Please write out only the lines from the line with "характером." to the line with "wa PSP w Pucku", inclusive, exactly as they stand below, without the pictures.
(Material for this task Opens)
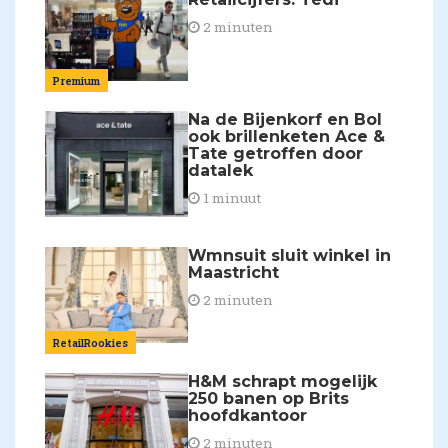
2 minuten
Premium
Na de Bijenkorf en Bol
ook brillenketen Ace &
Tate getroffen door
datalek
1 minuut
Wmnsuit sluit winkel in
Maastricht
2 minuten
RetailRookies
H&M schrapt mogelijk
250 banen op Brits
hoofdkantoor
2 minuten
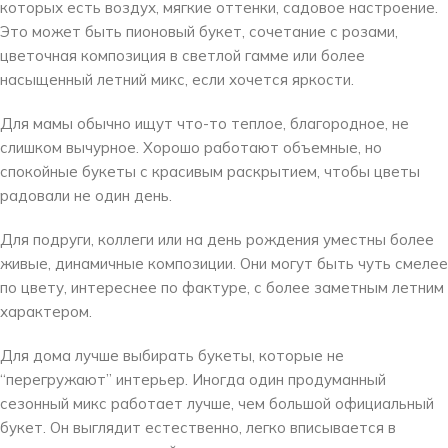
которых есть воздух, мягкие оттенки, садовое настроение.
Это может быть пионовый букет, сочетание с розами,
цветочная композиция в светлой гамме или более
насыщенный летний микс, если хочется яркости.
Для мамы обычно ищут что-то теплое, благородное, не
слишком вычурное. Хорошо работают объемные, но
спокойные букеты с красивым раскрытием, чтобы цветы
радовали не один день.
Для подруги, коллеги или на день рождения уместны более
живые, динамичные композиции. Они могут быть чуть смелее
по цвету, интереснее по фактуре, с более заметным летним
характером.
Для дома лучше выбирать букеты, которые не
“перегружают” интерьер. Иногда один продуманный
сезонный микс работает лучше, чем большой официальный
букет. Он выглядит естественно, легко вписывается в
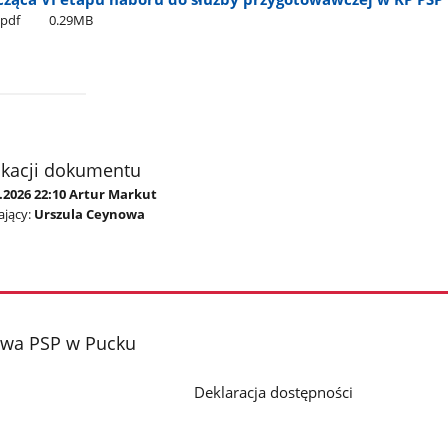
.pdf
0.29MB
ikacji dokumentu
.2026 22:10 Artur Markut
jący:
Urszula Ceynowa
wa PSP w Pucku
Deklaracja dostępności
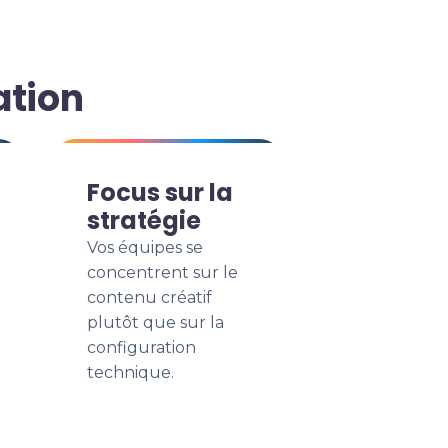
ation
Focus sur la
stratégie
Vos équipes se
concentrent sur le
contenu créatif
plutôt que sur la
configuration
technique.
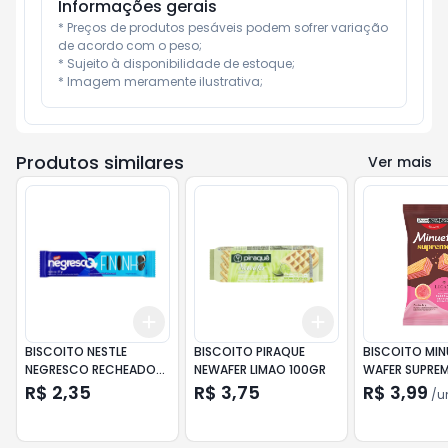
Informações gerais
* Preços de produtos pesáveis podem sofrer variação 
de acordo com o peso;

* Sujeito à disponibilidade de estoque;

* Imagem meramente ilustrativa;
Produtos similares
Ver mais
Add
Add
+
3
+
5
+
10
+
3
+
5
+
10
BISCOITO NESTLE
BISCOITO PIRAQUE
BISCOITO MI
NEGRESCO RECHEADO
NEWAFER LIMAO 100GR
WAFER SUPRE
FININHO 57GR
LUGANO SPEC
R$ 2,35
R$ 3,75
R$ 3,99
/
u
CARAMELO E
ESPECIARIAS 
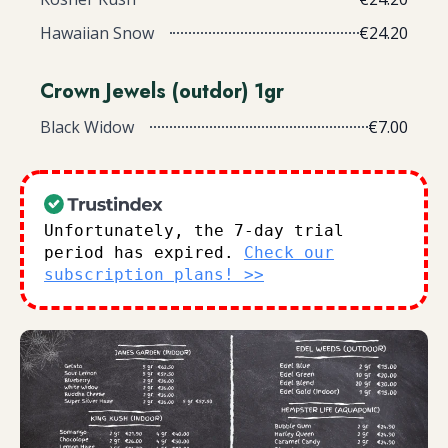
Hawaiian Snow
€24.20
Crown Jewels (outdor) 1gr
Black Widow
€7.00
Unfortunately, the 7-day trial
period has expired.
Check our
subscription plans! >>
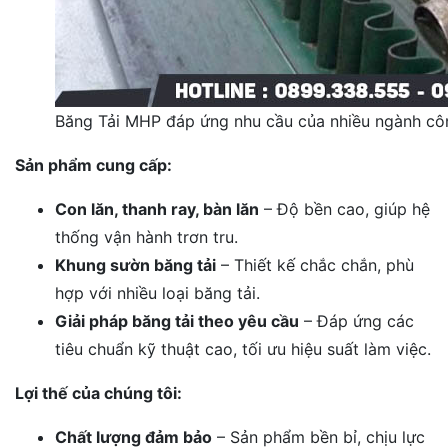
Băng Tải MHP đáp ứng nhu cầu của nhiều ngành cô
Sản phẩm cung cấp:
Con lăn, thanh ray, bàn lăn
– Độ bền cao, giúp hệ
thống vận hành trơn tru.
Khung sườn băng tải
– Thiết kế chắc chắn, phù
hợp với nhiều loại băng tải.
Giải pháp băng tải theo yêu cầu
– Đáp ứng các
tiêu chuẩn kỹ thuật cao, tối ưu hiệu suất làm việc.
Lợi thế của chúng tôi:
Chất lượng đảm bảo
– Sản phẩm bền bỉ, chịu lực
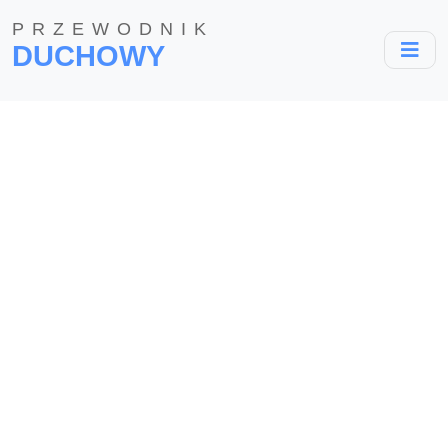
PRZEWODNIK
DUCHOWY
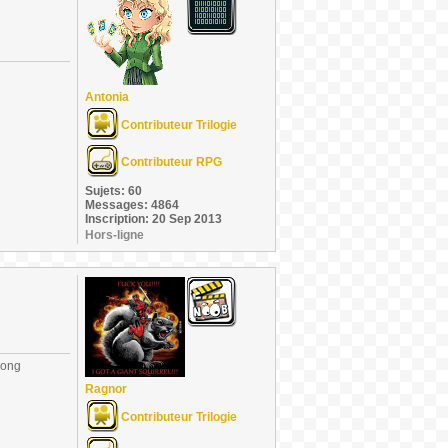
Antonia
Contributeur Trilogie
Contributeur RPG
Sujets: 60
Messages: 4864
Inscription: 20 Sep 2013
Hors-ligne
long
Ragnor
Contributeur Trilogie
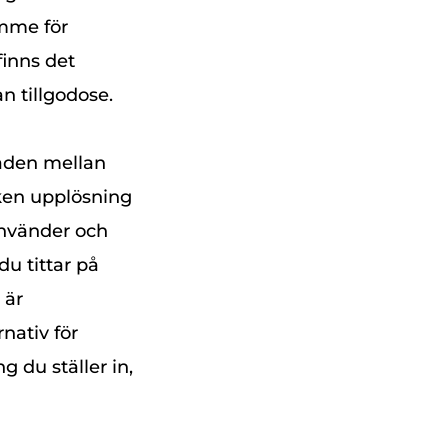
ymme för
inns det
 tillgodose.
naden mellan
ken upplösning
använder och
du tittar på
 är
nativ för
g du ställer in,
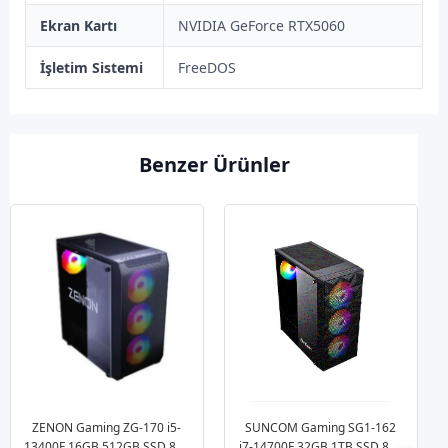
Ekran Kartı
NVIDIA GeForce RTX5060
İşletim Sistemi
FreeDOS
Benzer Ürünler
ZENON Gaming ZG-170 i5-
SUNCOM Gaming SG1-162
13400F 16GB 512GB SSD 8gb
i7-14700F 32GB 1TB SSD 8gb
(Material for this task Closes)
(Material for this task Opens)
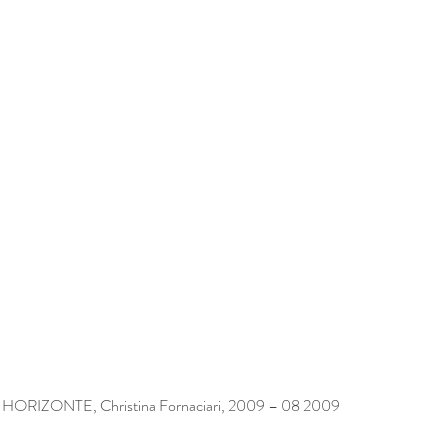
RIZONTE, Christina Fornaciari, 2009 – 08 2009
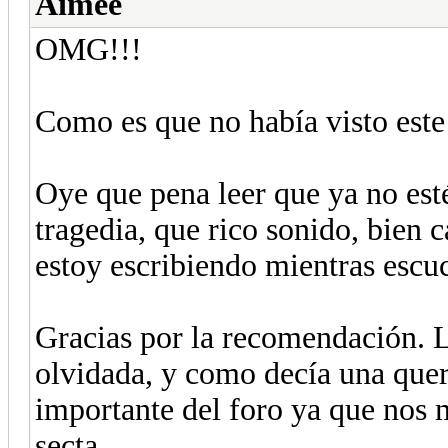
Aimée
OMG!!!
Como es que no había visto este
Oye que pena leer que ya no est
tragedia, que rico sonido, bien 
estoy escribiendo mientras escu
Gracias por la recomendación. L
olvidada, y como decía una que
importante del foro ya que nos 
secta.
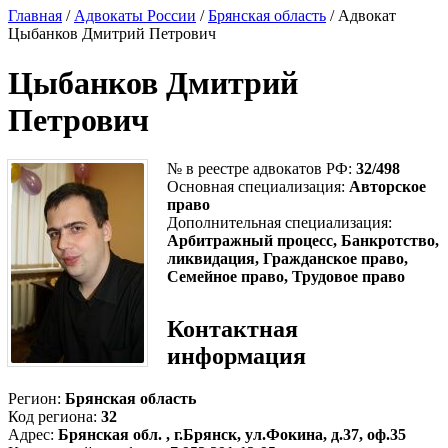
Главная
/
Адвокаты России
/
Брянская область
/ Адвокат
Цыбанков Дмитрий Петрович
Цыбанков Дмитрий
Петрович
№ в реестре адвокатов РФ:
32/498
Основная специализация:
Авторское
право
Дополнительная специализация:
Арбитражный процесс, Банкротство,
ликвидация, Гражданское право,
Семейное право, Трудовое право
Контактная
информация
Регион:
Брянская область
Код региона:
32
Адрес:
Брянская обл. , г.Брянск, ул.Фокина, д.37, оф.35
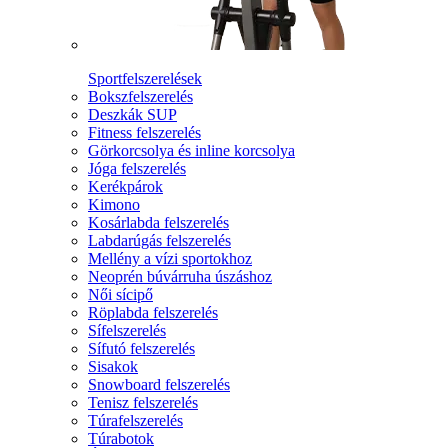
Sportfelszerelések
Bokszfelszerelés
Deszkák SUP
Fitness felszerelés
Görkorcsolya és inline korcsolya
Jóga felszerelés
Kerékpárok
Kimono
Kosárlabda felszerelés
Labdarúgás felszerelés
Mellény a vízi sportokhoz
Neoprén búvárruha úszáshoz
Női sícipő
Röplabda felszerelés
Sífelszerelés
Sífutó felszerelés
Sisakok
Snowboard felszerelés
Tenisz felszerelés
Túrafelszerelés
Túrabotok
(Material for this task Closes)
Solution to the problem.
характером.
Для дома лучше выбирать букеты, которые не
“перегружают” интерьер. Иногда один продуманный
сезонный микс работает лучше, чем большой официальный
букет. Он выглядит естественно, легко вписывается в
.pdf
0.29MB
ikacji dokumentu
.2026 22:10 Artur Markut
jący:
Urszula Ceynowa
wa PSP w Pucku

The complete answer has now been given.